Our industry-leading hydrostatic B/B1 axes swiveling technology can be applied to both workhead and wheelhead side for enhanced machine flexibility and is designed to support fully integrated 5-Axis control architecture to achieve all operations under optimal grinding conditions.
We also provide multi-spindle technology on same machine platform. This industry-leading solution allows users to select powerful lower speed spindles that are ideally suited for OD/face grinding operations using larger wheels while supporting high-speed spindles to optimize the processing of smaller features without compromising on performance.
Our automatic tool change spindle for speeds of up to 30,000 rpm is mounted on the vertical Y axis to complete off-center features in a very efficient manner. For the ATC spindle, we offer an integrated 20-position tool changer. We also provide a flexible wheel dressing with the rotary dresser attached to the workhead axis.
Finally, machine diagnostics, machine performance measurement and preventative maintenance is essential to establish a known and repeatable level of process capability. Our laser interferometer and ball bar measurement systems assess, monitor, and improve our CNC machine tools’ static and dynamic performance.
How does Hardinge builds CNC machines to meet the latest demands?
Hardinge has built many CNC lathes, CNC Vertical Machining Centers and CNC Grinders that are already running 24/7 in the semiconductor industry across different parts of the country. The current demand is developing CNC machines with multi-tasking capabilities to produce semiconductor parts in one setup, with faster production times and reduced waste.
How much revenue does Hardinge plan to earn from the semiconductor sector?
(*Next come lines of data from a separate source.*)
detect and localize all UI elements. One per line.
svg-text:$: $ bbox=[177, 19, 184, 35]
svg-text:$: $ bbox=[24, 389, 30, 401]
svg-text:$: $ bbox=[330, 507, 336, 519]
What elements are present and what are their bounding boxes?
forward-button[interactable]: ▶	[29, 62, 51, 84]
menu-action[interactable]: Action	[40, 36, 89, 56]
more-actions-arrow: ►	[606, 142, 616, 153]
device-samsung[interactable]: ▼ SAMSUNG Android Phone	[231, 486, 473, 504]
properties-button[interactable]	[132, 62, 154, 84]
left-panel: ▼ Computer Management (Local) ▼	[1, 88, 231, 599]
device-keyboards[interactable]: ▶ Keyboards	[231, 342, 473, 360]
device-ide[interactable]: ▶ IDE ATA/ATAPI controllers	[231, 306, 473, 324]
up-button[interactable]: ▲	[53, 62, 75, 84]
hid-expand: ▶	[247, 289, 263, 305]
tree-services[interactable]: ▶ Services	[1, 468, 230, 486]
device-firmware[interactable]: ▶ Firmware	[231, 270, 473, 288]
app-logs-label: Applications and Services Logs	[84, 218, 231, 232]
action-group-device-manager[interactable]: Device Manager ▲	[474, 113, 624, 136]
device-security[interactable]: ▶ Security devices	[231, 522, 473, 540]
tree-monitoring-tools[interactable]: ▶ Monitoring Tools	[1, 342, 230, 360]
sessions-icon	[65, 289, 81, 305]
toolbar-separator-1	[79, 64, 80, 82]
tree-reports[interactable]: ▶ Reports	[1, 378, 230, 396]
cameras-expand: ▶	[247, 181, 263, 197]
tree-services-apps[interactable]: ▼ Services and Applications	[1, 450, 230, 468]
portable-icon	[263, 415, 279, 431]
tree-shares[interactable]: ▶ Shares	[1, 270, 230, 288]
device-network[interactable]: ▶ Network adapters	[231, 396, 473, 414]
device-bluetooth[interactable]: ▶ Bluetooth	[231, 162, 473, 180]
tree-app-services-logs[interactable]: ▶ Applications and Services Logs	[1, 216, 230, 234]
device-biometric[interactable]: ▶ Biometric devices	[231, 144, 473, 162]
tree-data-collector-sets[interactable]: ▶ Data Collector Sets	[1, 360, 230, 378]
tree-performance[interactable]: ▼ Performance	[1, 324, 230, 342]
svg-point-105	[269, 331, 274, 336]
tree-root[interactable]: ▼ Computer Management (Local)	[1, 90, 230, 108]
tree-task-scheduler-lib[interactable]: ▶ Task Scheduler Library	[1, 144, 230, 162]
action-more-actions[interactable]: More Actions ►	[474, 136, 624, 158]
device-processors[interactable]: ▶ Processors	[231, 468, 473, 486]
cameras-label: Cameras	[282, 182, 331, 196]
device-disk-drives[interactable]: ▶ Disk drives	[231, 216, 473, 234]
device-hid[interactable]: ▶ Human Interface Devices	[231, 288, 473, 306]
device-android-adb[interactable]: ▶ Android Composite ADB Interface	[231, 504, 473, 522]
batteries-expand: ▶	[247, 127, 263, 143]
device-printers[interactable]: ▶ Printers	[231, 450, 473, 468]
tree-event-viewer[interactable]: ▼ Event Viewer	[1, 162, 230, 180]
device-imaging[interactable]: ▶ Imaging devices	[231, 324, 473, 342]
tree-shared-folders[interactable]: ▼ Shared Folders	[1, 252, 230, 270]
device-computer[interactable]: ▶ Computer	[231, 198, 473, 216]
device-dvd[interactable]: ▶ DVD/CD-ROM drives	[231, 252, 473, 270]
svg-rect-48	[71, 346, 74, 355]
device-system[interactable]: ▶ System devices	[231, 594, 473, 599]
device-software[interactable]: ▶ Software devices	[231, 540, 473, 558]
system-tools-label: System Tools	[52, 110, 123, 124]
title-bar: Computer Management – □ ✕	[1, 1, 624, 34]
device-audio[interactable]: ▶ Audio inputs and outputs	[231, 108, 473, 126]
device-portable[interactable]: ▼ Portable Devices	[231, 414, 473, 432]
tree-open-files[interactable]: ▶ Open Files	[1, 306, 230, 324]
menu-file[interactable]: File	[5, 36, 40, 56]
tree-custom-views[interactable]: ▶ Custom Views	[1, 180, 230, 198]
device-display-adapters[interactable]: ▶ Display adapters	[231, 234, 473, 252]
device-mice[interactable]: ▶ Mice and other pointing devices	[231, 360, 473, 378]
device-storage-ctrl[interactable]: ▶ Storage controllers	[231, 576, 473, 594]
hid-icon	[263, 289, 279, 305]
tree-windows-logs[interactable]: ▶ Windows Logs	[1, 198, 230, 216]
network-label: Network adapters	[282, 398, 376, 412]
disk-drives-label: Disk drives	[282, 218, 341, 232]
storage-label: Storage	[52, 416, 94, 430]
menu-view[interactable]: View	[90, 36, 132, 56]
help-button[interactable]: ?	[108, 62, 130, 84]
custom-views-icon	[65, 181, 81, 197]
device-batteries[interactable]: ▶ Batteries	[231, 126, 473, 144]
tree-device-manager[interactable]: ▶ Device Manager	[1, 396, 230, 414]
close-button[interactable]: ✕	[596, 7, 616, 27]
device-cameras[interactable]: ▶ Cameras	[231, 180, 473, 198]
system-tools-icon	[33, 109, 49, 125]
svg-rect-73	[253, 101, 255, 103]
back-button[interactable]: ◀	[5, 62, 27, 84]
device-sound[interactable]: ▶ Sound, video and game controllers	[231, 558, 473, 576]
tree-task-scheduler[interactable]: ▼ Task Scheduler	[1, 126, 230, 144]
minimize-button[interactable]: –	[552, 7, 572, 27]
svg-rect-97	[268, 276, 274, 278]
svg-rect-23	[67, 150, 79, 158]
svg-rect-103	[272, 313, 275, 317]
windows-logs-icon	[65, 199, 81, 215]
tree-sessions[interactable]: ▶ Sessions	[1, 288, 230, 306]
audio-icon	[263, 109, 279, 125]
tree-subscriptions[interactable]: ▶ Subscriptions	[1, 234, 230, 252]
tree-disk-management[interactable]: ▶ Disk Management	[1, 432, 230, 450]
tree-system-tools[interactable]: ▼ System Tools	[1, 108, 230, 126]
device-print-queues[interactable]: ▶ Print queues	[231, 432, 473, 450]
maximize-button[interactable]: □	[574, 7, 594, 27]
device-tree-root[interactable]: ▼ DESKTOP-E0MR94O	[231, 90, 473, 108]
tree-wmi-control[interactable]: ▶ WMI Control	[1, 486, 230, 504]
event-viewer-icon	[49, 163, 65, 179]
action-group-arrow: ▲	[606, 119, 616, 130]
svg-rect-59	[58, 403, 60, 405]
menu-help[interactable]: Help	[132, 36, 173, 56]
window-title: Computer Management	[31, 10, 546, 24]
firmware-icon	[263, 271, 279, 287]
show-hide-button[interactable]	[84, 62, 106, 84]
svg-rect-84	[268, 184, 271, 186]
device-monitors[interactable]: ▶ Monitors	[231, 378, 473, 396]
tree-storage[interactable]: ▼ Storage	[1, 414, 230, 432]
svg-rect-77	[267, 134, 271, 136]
A primary objective of Hardinge is to become the number one CNC Machine supplier in the advanced ceramic manufacturing market. We also aim to develop, design, and manufacture state-of-the-art made-in-the-USA machines, taking them to the market and developing new machining technologies that can handle the world’s most challenging materials and the most complex machining geometries.
About Dr. Osman Boydas
Dr. Osman Boydas has over 35 years of sales and service experience in the CNC Machine Tools business, which has included hands-on experience in the design and production of parts for semiconductor, aerospace, defence, energy and medical industries. He holds PhDs in Engineering from MIT and WPI, along with a European patent for a fully automated welding machine. Additionally, he has written books and articles on grinding and metal cutting.